Electron spectra in double quantum wells of different shapes

TL;DR

This paper introduces a novel method to calculate electronic spectra in double quantum wells by linking the Schrödinger and diffusion equations, highlighting how well shape influences electron behavior in various semiconductor structures.

Contribution

It presents a new approach connecting diffusion processes with quantum spectra calculations, accounting for well shape differences in ordered and disordered structures.

Findings

Electron spectra depend on quantum well shape.

Disordered wells have smooth edges, ordered wells have rectangular shapes.

Method applicable to various heterostructures like GaAs/AlGaAs.

Abstract

We suggest a method for calculating electronic spectra in ordered and disordered semiconductor structures (superlattices) forming double quantum wells (QW). In our method, we represent the solution of Schr\"odinger equation for QW potential with the help of the solution of the corresponding diffusion equation. This is because the diffusion is the mechanism, which is primarily responsible for amorphization (disordering) of the QW structure, leading to so-called interface mixing.

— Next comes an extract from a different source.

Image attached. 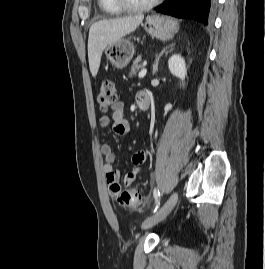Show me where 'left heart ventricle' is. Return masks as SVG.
<instances>
[{"instance_id": "obj_1", "label": "left heart ventricle", "mask_w": 265, "mask_h": 269, "mask_svg": "<svg viewBox=\"0 0 265 269\" xmlns=\"http://www.w3.org/2000/svg\"><path fill=\"white\" fill-rule=\"evenodd\" d=\"M129 1H131L133 3H136V4H142V3H146V2H148L150 0H129Z\"/></svg>"}]
</instances>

We show that the electron spectrum in such a structure depends on the shape of the quantum well, which, in turn, corresponds to an ordered or disordered structure. Namely, in a disordered substance, QW typically has smooth edges, while in ordered one it has an abrupt, rectangular shape. The present results are relevant for the heterostructures like GaAs/AlGaAs, GaN/AlGaN, HgCdTe/CdTe, ZnSe/ZnMnSe, Si/SiGe, etc., which may be used in high-end electronics, flexible electronics, spintronics, optoelectronics, and energy harvesting applications.